Last week in George’s newsletter, he shared,
“What I have focused on a lot as I have grown older is the importance of developing habits over simply setting goals. Every year I would set goals for the new year that I never seemed to stick with for more than a month. But when I started focusing on habits, goals seemed easier to achieve. ”
“Life is a constant balance between giving into the ease of distraction or overcoming the pain of discipline. It is not an exaggeration to say that our lives and our identities are defined in this delicate balance. What is life, if not the sum of a hundred thousand daily battles and tiny decisions to either gut it out or give it up?
This moment when you don’t feel like doing the work? This is not a moment to be thrown away. This is not a dress rehearsal. This moment is your life as much as any other moment. Spend it in a way that will make you proud.”
I’ve also recently seen a handful of posts that talk about blogging more regularly, which is a great example of habits leading to goals. Jennifer Casa-Todd shared many incredible tidbits in her post Commitment, blogging, and getting older and stated that it was her 7th week streak of blogging every Sunday. I also really appreciated Dave Burgess‘ post Why Am I Writing to You Today? where he shared that he was writing for the simple fact that he had said he would. I nodded my head in agreement when he said,
“I committed to it and once that decision was done, there wasn’t really any choice.”
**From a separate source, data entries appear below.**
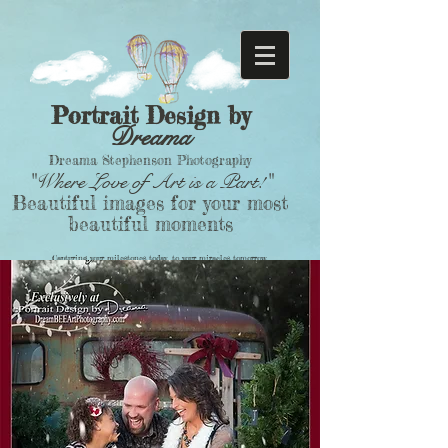
Portrait Design by
Dreama
Dreama Stephenson Photography
"Where Love of Art is a Part!"
Beautiful images for your most
beautiful moments
Capturing your milestones today, to your miracles tomorrow.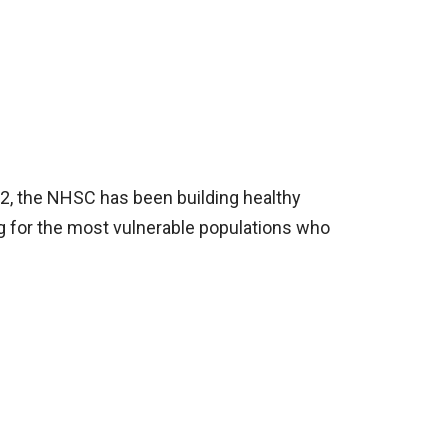
72, the NHSC has been building healthy
ng for the most vulnerable populations who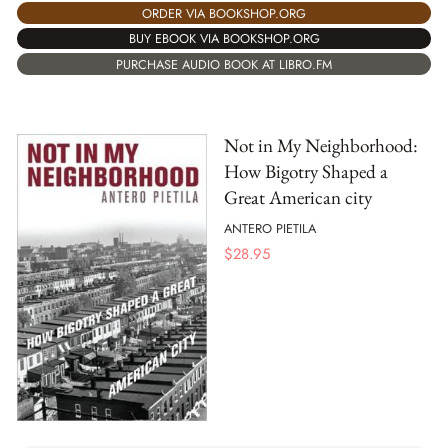
ORDER VIA BOOKSHOP.ORG
BUY EBOOK VIA BOOKSHOP.ORG
PURCHASE AUDIO BOOK AT LIBRO.FM
Not in My Neighborhood:
How Bigotry Shaped a
Great American city
ANTERO PIETILA
$
28.95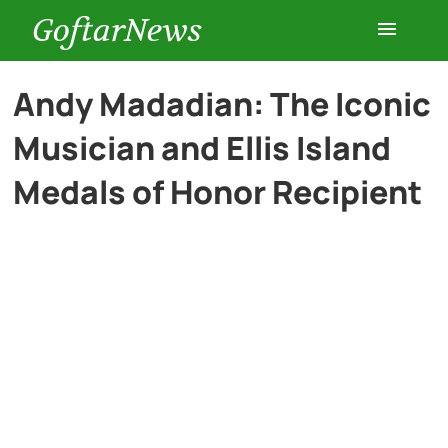
GoftarNews
Entertainment
Andy Madadian: The Iconic
Musician and Ellis Island
Cars
Medals of Honor Recipient
Health
History
Lifestyle
Multimedia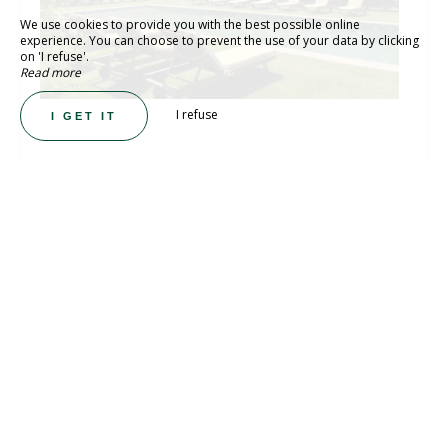
We use cookies to provide you with the best possible online
experience. You can choose to prevent the use of your data by clicking
on 'I refuse'.
Read more
I refuse
I GET IT
LUXURY FRENCH CHATEAU WEDDINGS &
EVENTS
Peacock Castle
At Château de Paon, we are Serious About
Joie de Vivre, devoted to the art of living
beautifully, celebrating love, and creating
moments that linger long after they end. Set
in the Camargue countryside, just minutes
from Arles, this exclusive Provençal estate is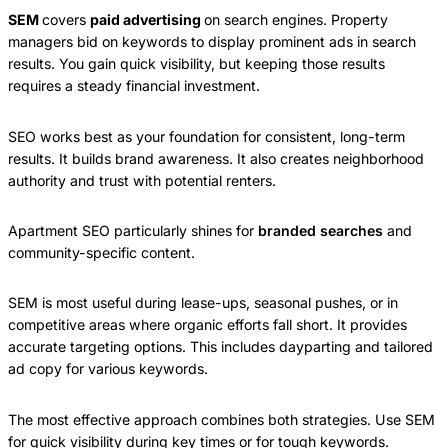
SEM
covers
paid advertising
on search engines. Property
managers bid on keywords to display prominent ads in search
results. You gain quick visibility, but keeping those results
requires a steady financial investment.
SEO works best as your foundation for consistent, long-term
results. It builds brand awareness. It also creates neighborhood
authority and trust with potential renters.
Apartment SEO particularly shines for
branded searches
and
community-specific content.
SEM is most useful during lease-ups, seasonal pushes, or in
competitive areas where organic efforts fall short. It provides
accurate targeting options. This includes dayparting and tailored
ad copy for various keywords.
The most effective approach combines both strategies. Use SEM
for quick visibility during key times or for tough keywords.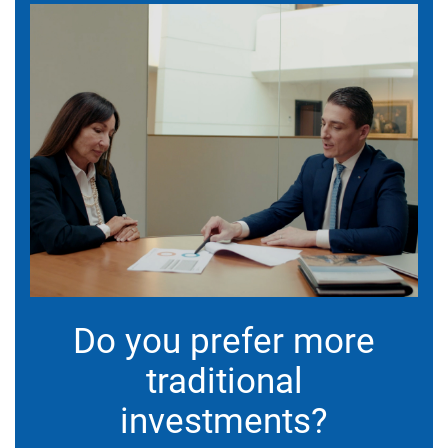
Do you prefer more
traditional
investments?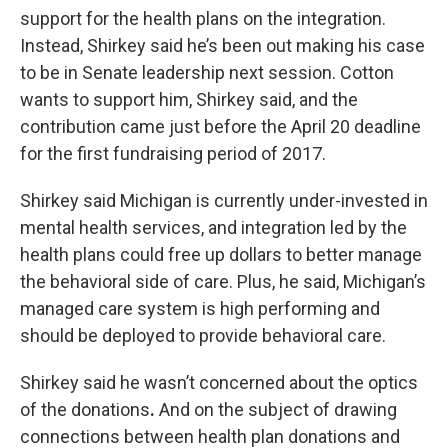
support for the health plans on the integration.
Instead, Shirkey said he’s been out making his case
to be in Senate leadership next session. Cotton
wants to support him, Shirkey said, and the
contribution came just before the April 20 deadline
for the first fundraising period of 2017.
Shirkey said Michigan is currently under-invested in
mental health services, and integration led by the
health plans could free up dollars to better manage
the behavioral side of care. Plus, he said, Michigan’s
managed care system is high performing and
should be deployed to provide behavioral care.
Shirkey said he wasn’t concerned about the optics
of the donations
.
And on the subject of drawing
connections between health plan donations and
It’s true, often making the decision to do something is more than half the battle. Once you’ve committed, and I mean really committed, there’s no turning back. I also find great inspiration in being connected with other educators who have made the commitment to themselves to write consistently. I know to expect a blog post from my dear friends Elisabeth Bostwick every Thursday and Katie Martin every Sunday. Having people who keep me accountable has been very helpful for me, too, and although I know that George probably wouldn’t noticed if I forgot to text him my blog link every week, the fact that I know, is enough. Finally, every so often, I get sweet messages from people saying that my blog post has inspired them in some way. That is truly icing on the cake and one simple message can keep me going on those hard days when I feel I have nothing worthy of sharing.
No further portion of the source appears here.